Data items ::

□ □ □ □ □ □ □

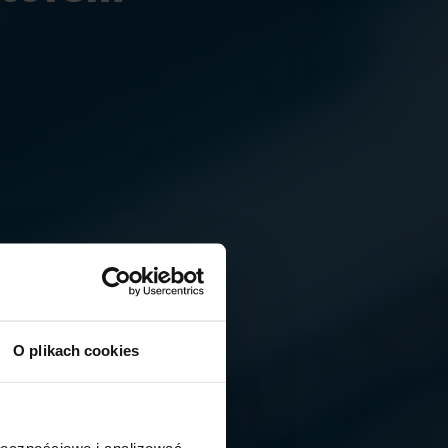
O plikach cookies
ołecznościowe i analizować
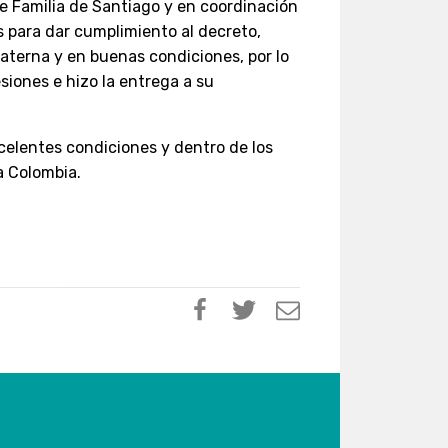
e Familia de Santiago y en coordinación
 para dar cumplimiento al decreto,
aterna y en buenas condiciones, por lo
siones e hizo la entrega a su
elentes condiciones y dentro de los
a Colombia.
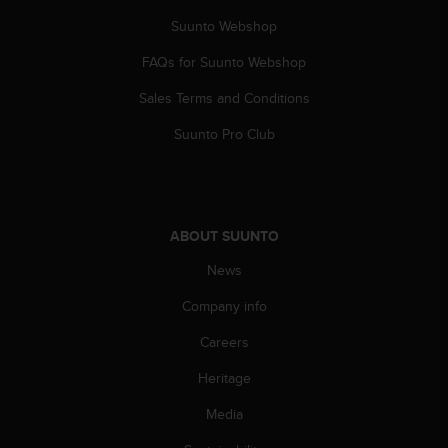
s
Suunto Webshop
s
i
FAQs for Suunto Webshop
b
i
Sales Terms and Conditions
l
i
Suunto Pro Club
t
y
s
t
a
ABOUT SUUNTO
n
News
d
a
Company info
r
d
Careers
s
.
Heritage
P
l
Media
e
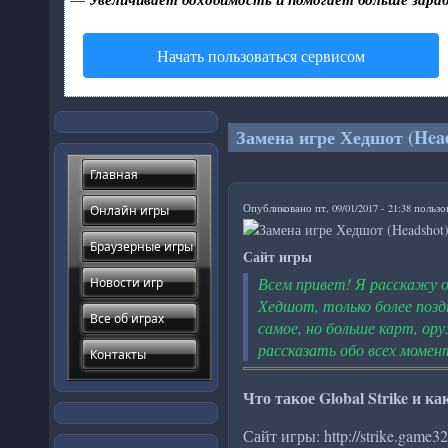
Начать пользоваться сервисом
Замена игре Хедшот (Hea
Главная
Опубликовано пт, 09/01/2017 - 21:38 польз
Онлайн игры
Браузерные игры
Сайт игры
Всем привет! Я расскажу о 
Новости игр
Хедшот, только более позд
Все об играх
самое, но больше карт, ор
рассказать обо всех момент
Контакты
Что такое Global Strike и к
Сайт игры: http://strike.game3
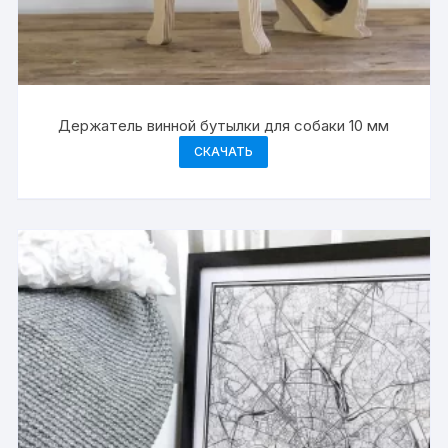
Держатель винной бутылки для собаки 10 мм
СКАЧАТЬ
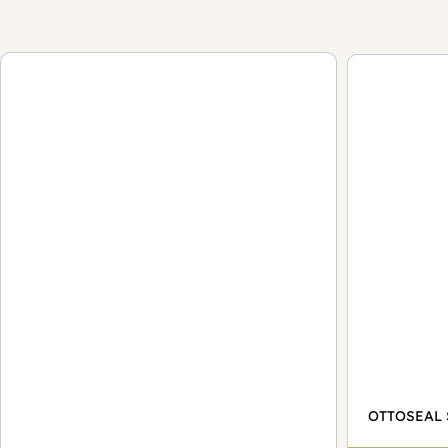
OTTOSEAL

□ □ □ □ □ □ □

Work order ::
Check each line of the records for the word "condiciones", and show the lines that contain it.

Reply ::
aterna y en buenas condiciones, por lo
elentes condiciones y dentro de los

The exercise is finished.